Clive (@vanillawallah) was looking at Kohli’s scores in ODIs since the last World Cup, suggesting that:
- Kohli is consistent
- He succeeds more than he failures
To check this, I compared Kohli’s performances against what my model would expect him to do – Kohli’s run ranges are broadly in line with what you would expect given his average. His consistency is a consequence of his ability, rather than a specific trait of his batting.
I modelled 1,000 innings for Kohli batting at 3 for India, with an assumed average of 95 (his average over the last 54 games / 3 ½ years).

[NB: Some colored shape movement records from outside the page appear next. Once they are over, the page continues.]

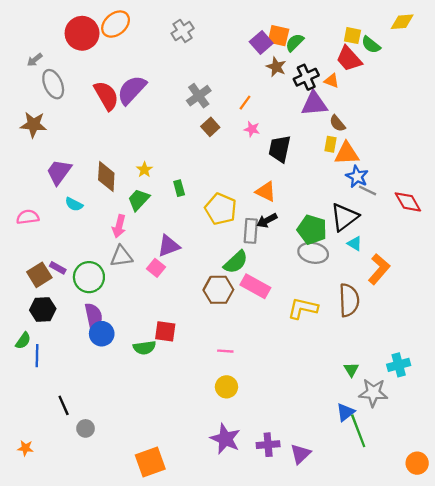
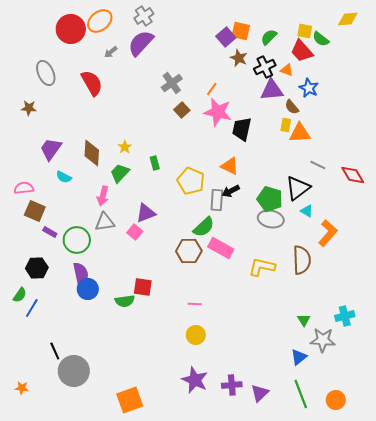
gray cross: (183, 31) -> (144, 16), moved
green semicircle: (295, 43) -> (269, 37), moved
gray arrow: (35, 60) -> (111, 52), moved
purple semicircle: (132, 90) -> (141, 43), moved
brown star: (34, 125) -> (29, 108), size x0.7
pink star: (252, 129) -> (218, 112), size x2.0
blue star: (357, 177) -> (309, 88), moved
brown square: (39, 275) -> (35, 211), moved, turned -35
blue line: (37, 356) -> (32, 308), turned 30
gray circle: (86, 428) -> (74, 371), size x2.0
green line: (358, 431) -> (301, 394), moved
orange circle: (417, 463) -> (336, 400), moved

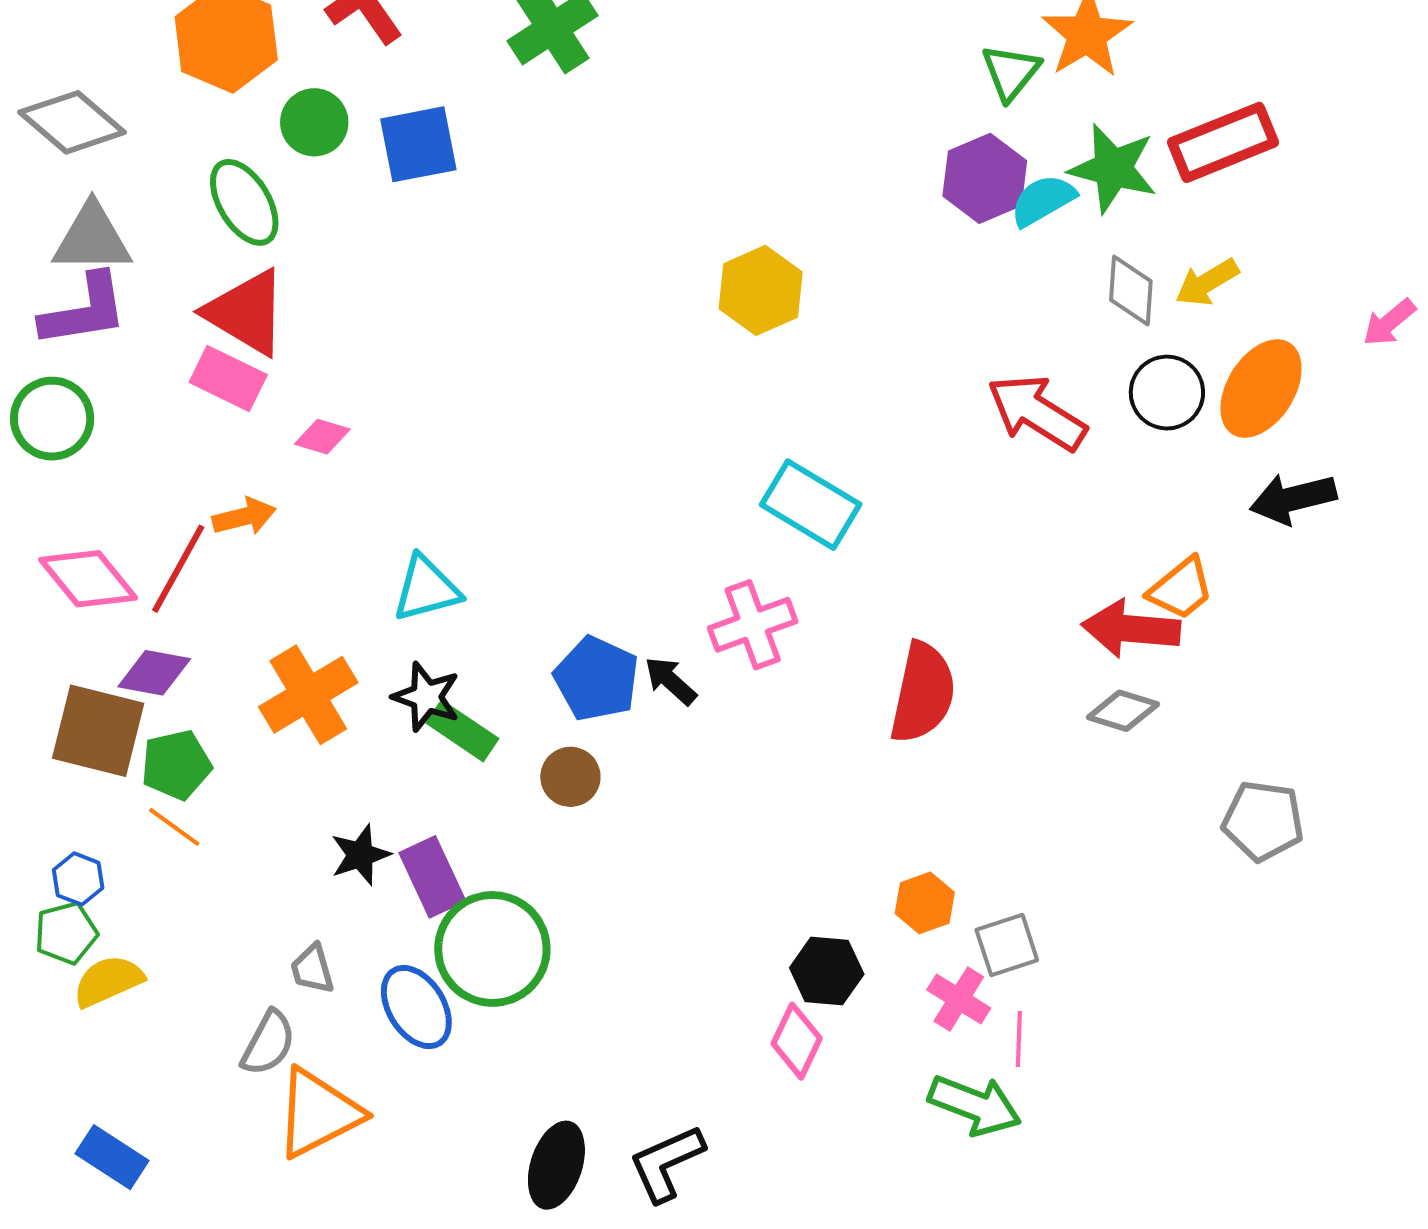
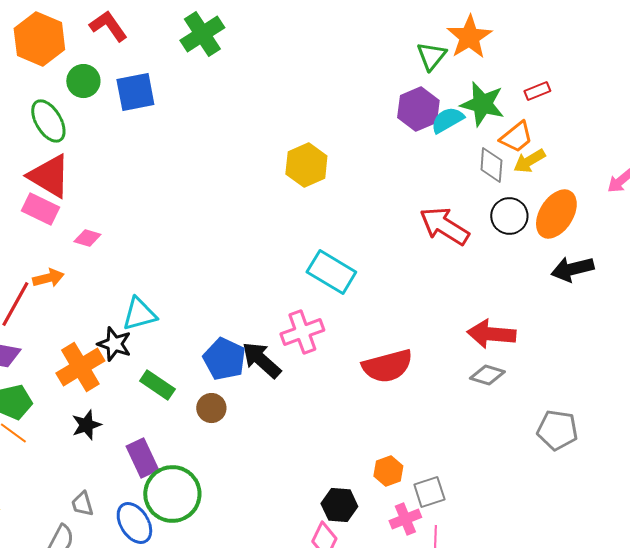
red rectangle: (1223, 142) -> (537, 91), size x0.5
orange trapezoid: (1181, 589) -> (516, 137), moved
black arrow: (671, 681) -> (261, 360), size x1.5
red semicircle: (923, 693) -> (387, 366), turned 63
black star: (426, 697) -> (114, 344), moved
black star: (360, 855) -> (86, 425), moved
pink cross: (959, 999) -> (405, 519), turned 36

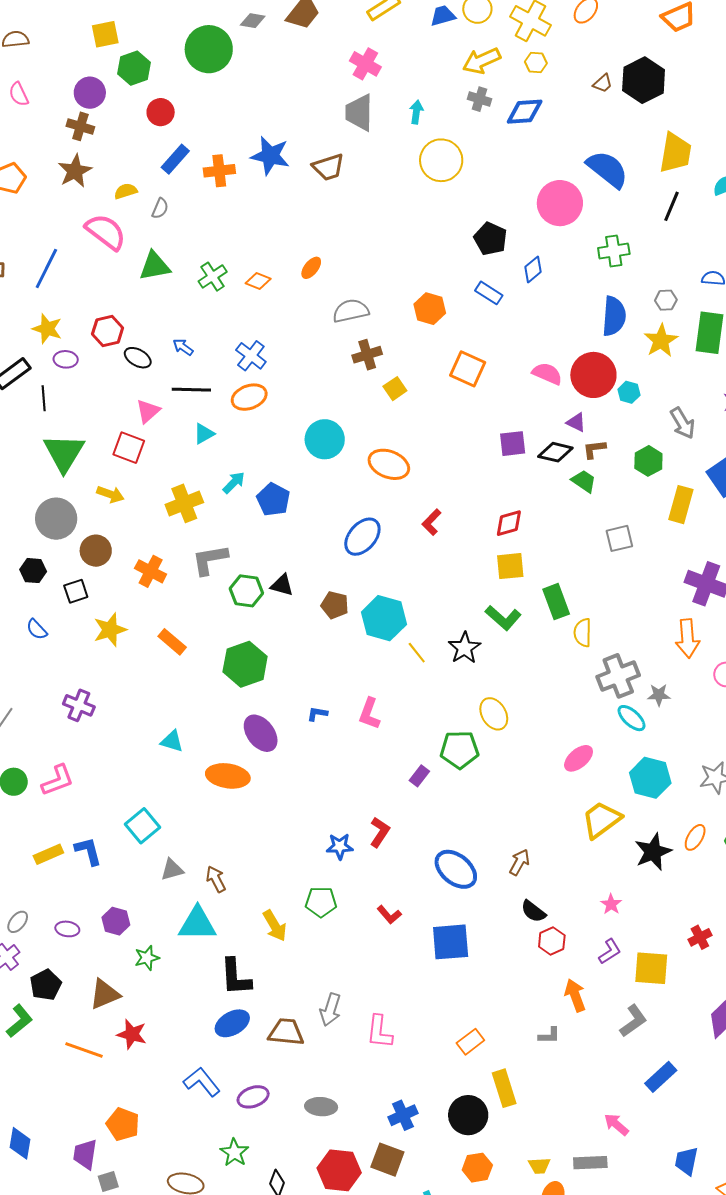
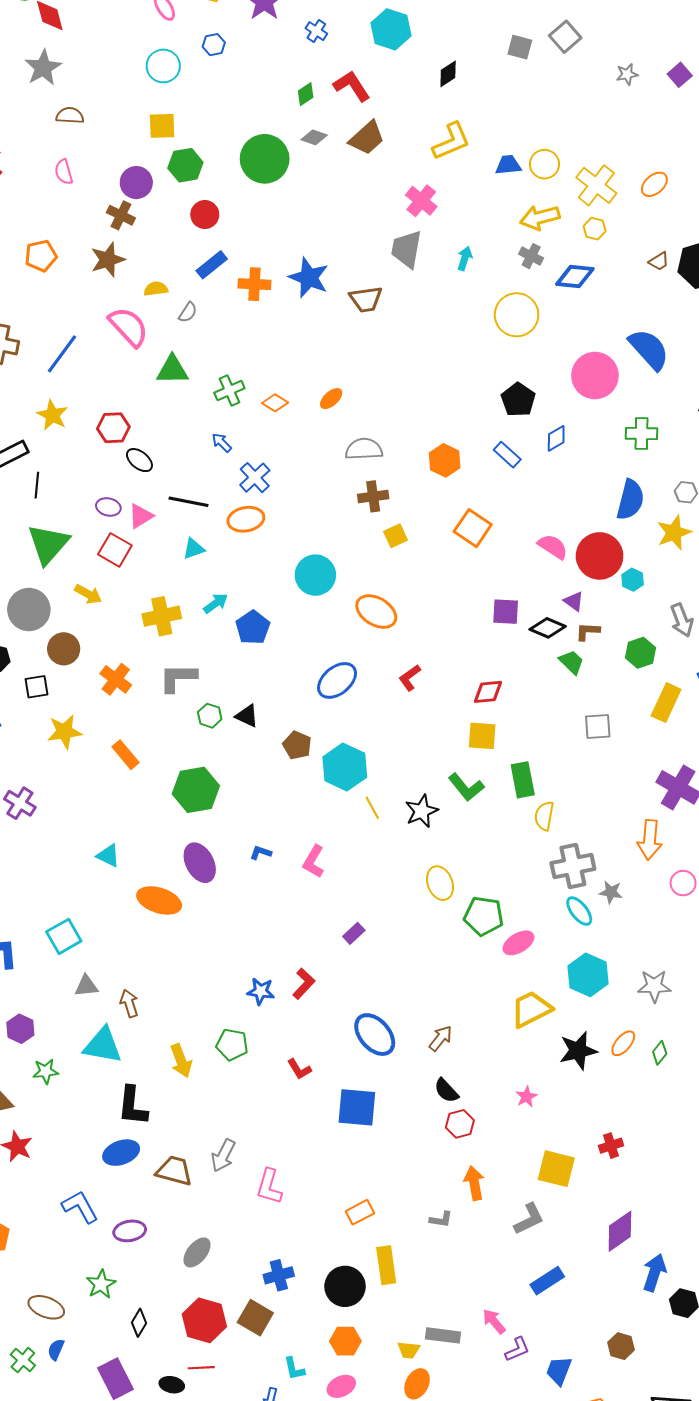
yellow circle: (441, 160) -> (517, 315), moved
blue arrow: (183, 347) -> (222, 443), moved
purple ellipse: (66, 359) -> (108, 507), moved
green hexagon: (246, 591) -> (210, 716), size x0.7
green pentagon: (459, 750) -> (484, 916), moved
purple L-shape: (610, 951) -> (517, 1349), moved
gray ellipse: (321, 1107) -> (197, 1252), turned -64
gray rectangle: (590, 1163) -> (443, 1335), moved

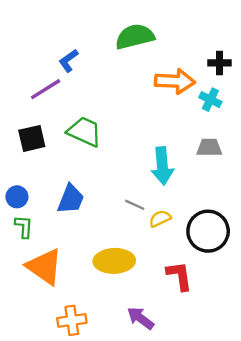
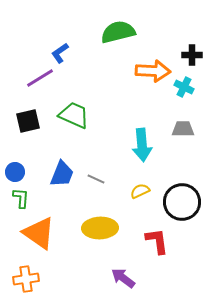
gray line: (135, 205) -> (96, 179), moved
orange cross: (72, 320) -> (26, 279), moved

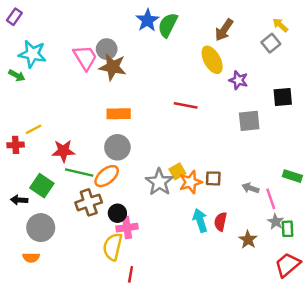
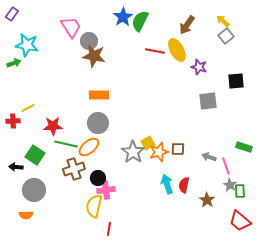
yellow arrow: (280, 25) -> (223, 21), moved
pink trapezoid: (85, 57) -> (71, 27), moved
green arrow: (17, 75) -> (14, 63), turned -48
red line: (186, 105) -> (155, 51), moved
red trapezoid: (288, 265) -> (240, 221), turned -100

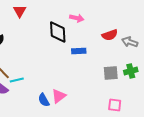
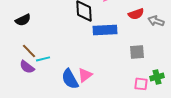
blue rectangle: (79, 51) -> (105, 30), size x1.6
green cross: (131, 71) -> (157, 77), moved
blue semicircle: (44, 100) -> (70, 79), size x1.5

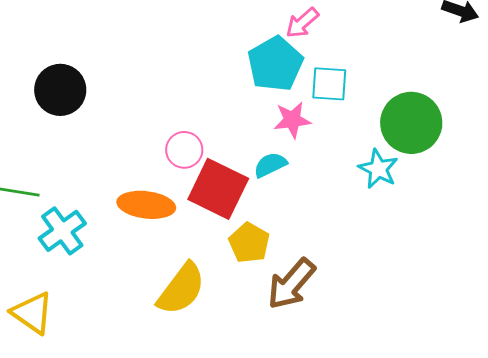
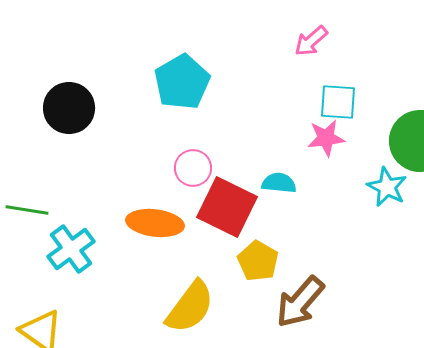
cyan pentagon: (275, 64) -> (182, 82), moved
pink star: (292, 120) -> (326, 138), moved
cyan semicircle: (270, 165) -> (279, 183), turned 32

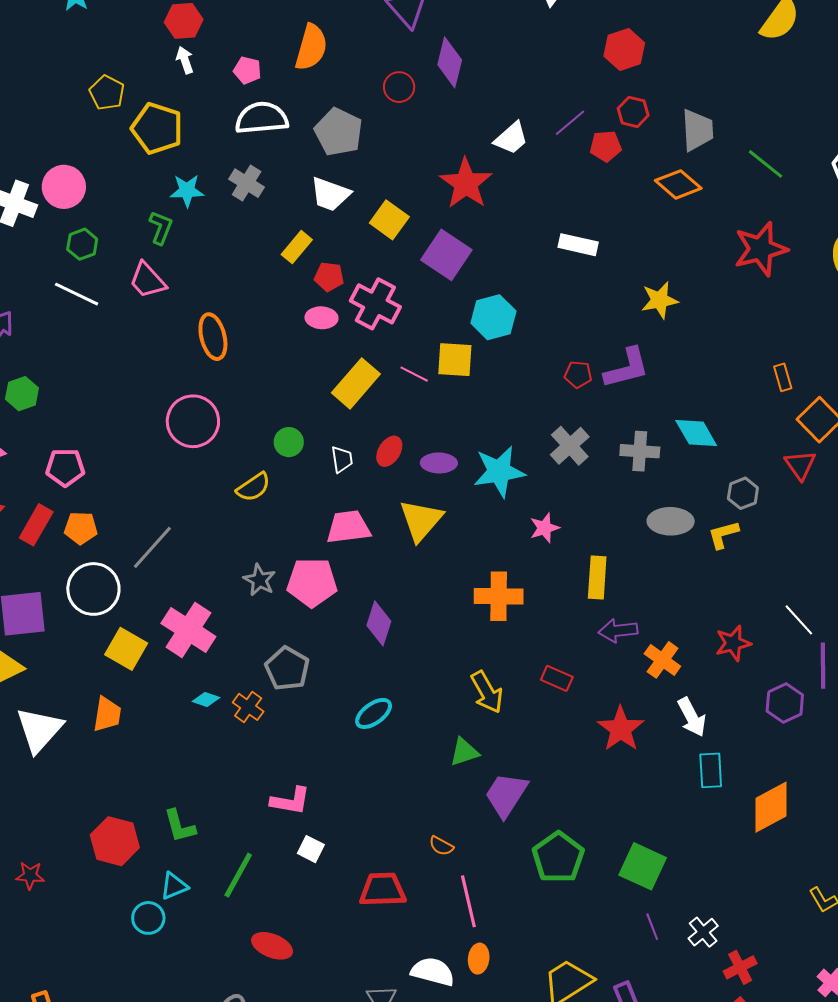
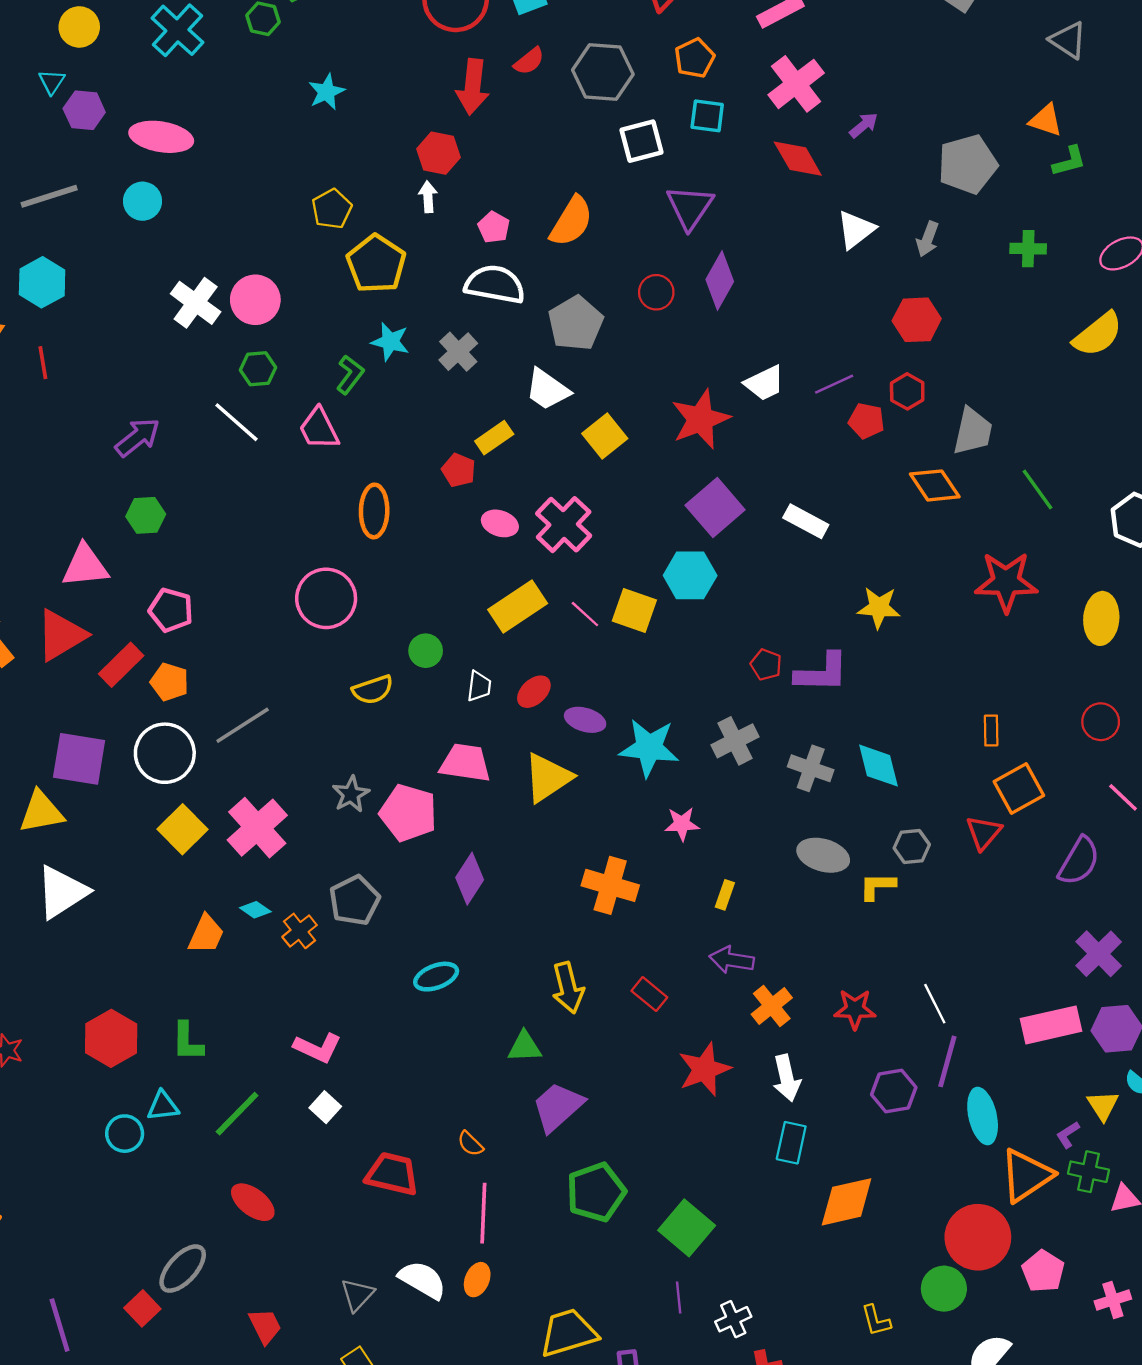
purple square: (446, 255) -> (715, 508), moved
red pentagon: (329, 277) -> (459, 470), moved
yellow rectangle: (597, 578) -> (725, 895), size x0.6
orange trapezoid: (107, 714) -> (206, 934), moved

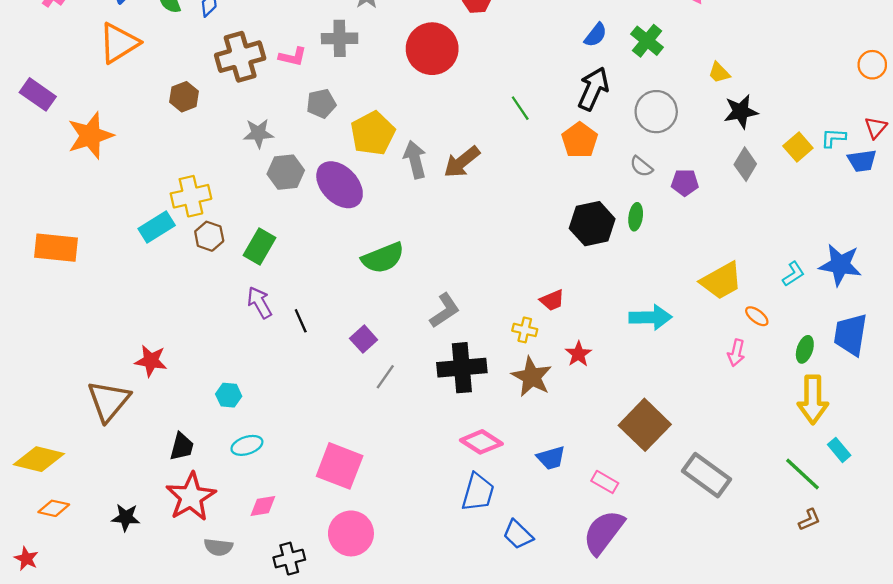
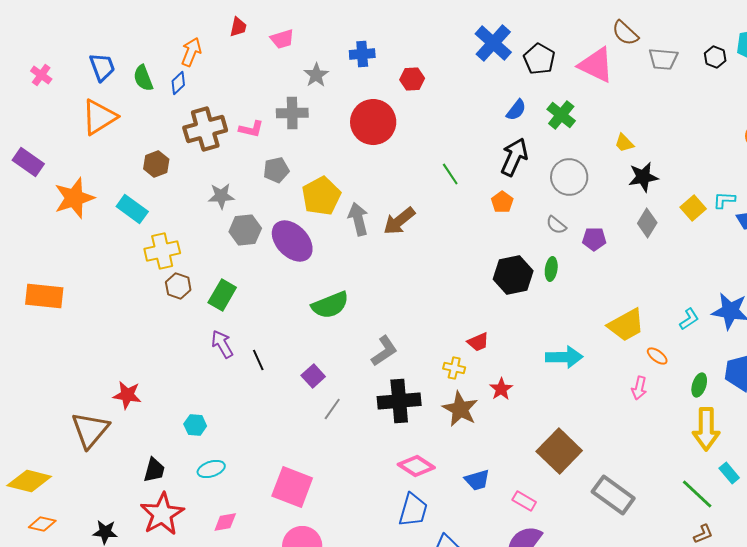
orange pentagon: (580, 140) -> (502, 202), size x0.7
cyan rectangle: (157, 227) -> (132, 209), moved, turned 68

The results show slightly more single figure scores in the real world vs model, offsetting slightly fewer scores in the teens. This is likely due to small sample sizes.
Two interesting observations:
- In a quarter of innings he would (and did) score a hundred. Phenomenal.
- The run distribution is skewed towards the 30-50 range by Kohli running out of time – caused by India successfully chasing down targets and the match ending while he is mid-innings.
Rest of the Top 3
Clive also pulled in data on all other top 3 ODI batsmen since the last World Cup. This is a much larger sample size- and worth checking the distribution as a way of verifying my modelling.
Simulating 1,000 innings with two openers: one of whom averages 35, one of whom averages 45 reasonably reflects the real world distribution of scores that Clive showed.
– The real world having more low scores (probably from the times when weaker openers have been selected)
– More hundreds modelled than seen.
P.S. Appreciate this is White Ball ODI Cricket rather than Red Ball Data. Don’t tell the Branding Police.